Australian Securities Exchange was closed on Sunday. ASX trading usually goes from 10 a.m. to 4 p.m. Sydney time on ASX business days. That means BHP’s last price is from Friday’s close.
BHP finished Friday at A$58.99, up 0.80%. The S&P/ASX 200 (INDEXASX:XJO) added 0.18% to 8,764. But BHP’s gain barely moved the needle for the week — shares are still down 9.30% from A$65.04, which was the price before the Jansen project update.
BHP has lost roughly A$30.7 billion in ordinary equity value since June 18. That figure comes from a share drop of A$6.05 across 5.081 billion shares on issue. The company’s market value at Friday’s close stood near A$299.8 billion.
BHP’s selloff didn’t stop at the charge. The company flagged a US$2.3 billion impairment from Jansen and now sees Stage 2 investment at US$6.9 billion, up from US$4.9 billion. Output for Stage 2 is now set for late FY2031.

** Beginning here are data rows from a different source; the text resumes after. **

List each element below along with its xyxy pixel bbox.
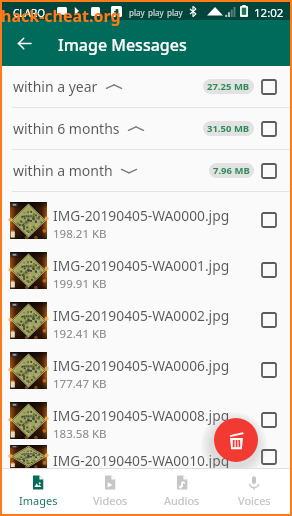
- button[interactable]: Select: [258, 118, 280, 140]
- staticText: 183.58 KB: [53, 426, 107, 442]
- staticText: Image Messages: [58, 34, 187, 56]
- staticText: IMG-20190405-WA0002.jpg: [53, 306, 230, 325]
- staticText: IMG-20190405-WA0006.jpg: [53, 356, 230, 375]
- staticText: Images: [19, 493, 58, 508]
- button[interactable]: Select: [258, 76, 280, 98]
- staticText: 31.50 MB: [207, 122, 250, 135]
- button[interactable]: IMG-20190405-WA0000.jpg: [2, 195, 290, 245]
- button[interactable]: Select: [258, 359, 280, 381]
- staticText: Audios: [164, 493, 200, 508]
- staticText: hack-cheat.org: [1, 5, 121, 27]
- staticText: Videos: [93, 493, 128, 508]
- button[interactable]: IMG-20190405-WA0010.jpg: [2, 445, 290, 468]
- button[interactable]: Select: [258, 309, 280, 331]
- button[interactable]: within a year: [2, 66, 290, 107]
- staticText: IMG-20190405-WA0010.jpg: [53, 451, 230, 470]
- staticText: play: [167, 7, 183, 18]
- button[interactable]: within 6 months: [2, 108, 290, 149]
- button[interactable]: within a month: [2, 150, 290, 191]
- staticText: 198.21 KB: [53, 226, 107, 242]
- staticText: IMG-20190405-WA0001.jpg: [53, 256, 230, 275]
- button[interactable]: Videos: [74, 469, 146, 514]
- button[interactable]: Select: [258, 409, 280, 431]
- staticText: 177.47 KB: [53, 376, 107, 392]
- staticText: within a year: [13, 77, 98, 96]
- staticText: 27.25 MB: [207, 80, 250, 93]
- button[interactable]: IMG-20190405-WA0008.jpg: [2, 395, 290, 445]
- button[interactable]: Delete: [214, 418, 258, 462]
- staticText: play: [148, 7, 164, 18]
- button[interactable]: Select: [258, 446, 280, 468]
- staticText: Voices: [238, 493, 271, 508]
- button[interactable]: IMG-20190405-WA0002.jpg: [2, 295, 290, 345]
- button[interactable]: Audios: [146, 469, 218, 514]
- staticText: 7.96 MB: [213, 164, 250, 177]
- button[interactable]: Back: [10, 20, 38, 66]
- button[interactable]: Images: [2, 469, 74, 514]
- button[interactable]: Voices: [218, 469, 290, 514]
- staticText: CLARO: [13, 6, 45, 20]
- staticText: play: [129, 7, 145, 18]
- staticText: 12:02: [254, 5, 284, 21]
- button[interactable]: Select: [258, 160, 280, 182]
- staticText: 192.41 KB: [53, 326, 107, 342]
- button[interactable]: Select: [258, 259, 280, 281]
- staticText: 199.91 KB: [53, 276, 107, 292]
- staticText: IMG-20190405-WA0008.jpg: [53, 406, 230, 425]
- staticText: within a month: [13, 161, 113, 180]
- staticText: within 6 months: [13, 119, 120, 138]
- button[interactable]: IMG-20190405-WA0001.jpg: [2, 245, 290, 295]
- staticText: IMG-20190405-WA0000.jpg: [53, 206, 230, 225]
- button[interactable]: Select: [258, 209, 280, 231]
- button[interactable]: IMG-20190405-WA0006.jpg: [2, 345, 290, 395]
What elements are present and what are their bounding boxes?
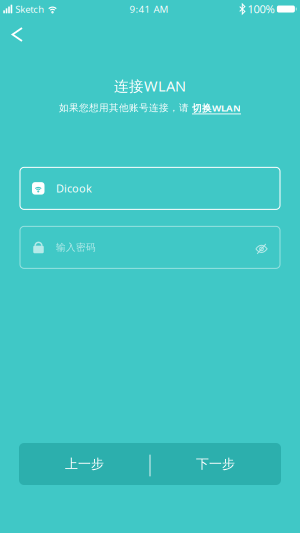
- staticText: 9:41 AM: [130, 2, 168, 16]
- staticText: Sketch: [15, 2, 44, 16]
- button[interactable]: Dicook: [20, 167, 280, 209]
- button[interactable]: Back: [0, 18, 36, 51]
- staticText: 上一步: [65, 456, 104, 472]
- button[interactable]: 切换WLAN: [192, 101, 241, 114]
- button[interactable]: 下一步: [150, 443, 281, 485]
- staticText: 输入密码: [56, 241, 96, 253]
- button[interactable]: 上一步: [19, 443, 150, 485]
- staticText: Dicook: [56, 181, 92, 196]
- button[interactable]: Show password: [250, 239, 270, 255]
- staticText: 如果您想用其他账号连接，请: [59, 102, 192, 114]
- staticText: 100%: [247, 1, 274, 17]
- staticText: 切换WLAN: [192, 101, 241, 114]
- staticText: 下一步: [196, 456, 235, 472]
- staticText: 连接WLAN: [114, 76, 186, 96]
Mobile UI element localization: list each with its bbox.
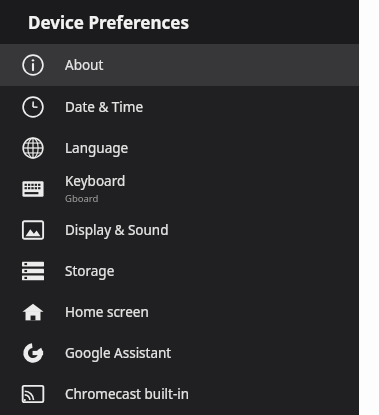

The capex per unit of planned output, which usually gets less attention, has climbed. Stage 2 is still planned to hit 4.36 million tonnes a year, but now the capital cost has risen to about US$1.58 billion per million tonnes of annual capacity, up from US$1.12 billion at the time of approval.
BHP is counting on Jansen to help push the company past iron ore. The miner says Stage 1 is still targeting first output in mid-2027. An updated internal rate of return for Stage 2 is 11%. When both stages are running, Jansen should produce 8.5 Mtpa, or about 10% of the world’s potash.
BHP investors want management to keep costs tight, according to Elan Miller at Blackwattle Investment Partners. “Cost control is definitely a priority,” Miller said. Capex is also a focus, said Glyn Lawcock from Barrenjoey. “Capex increases are on everyone’s mind,” Lawcock told Reuters. Reuters
Craig steps in July 1, just days after the Jansen reset. BHP cut its Americas role in two, appointing Jessica Farrell as president North America, also from July 1. Farrell will handle South America too until BHP finds someone for that job.
BHP has put a named executive in charge of its North American business, which includes Jansen. In South America, where BHP is expanding copper work in Chile and Argentina, there is still no permanent regional president.
BHP got some help from commodity prices. Copper closed at US$6.14/lb on June 26, gaining 1.15% for the day and up 21.23% from a year ago. Iron ore settled at US$100.33 a tonne, a slip of 0.04% on the day and down 8.18% for the month.
BHP’s first test comes Monday, with shares reopening near A$59. Craig takes over as CEO on Wednesday. The company has its FY2026 operational review set for July 16, and full-year results coming Aug. 18.
The stock holds a 28.53% gain in 2026 and is up 59.72% for the financial year. But there’s a new cost number out: the project, only 16% done, is now running 40.8% over its approved Stage 2 budget.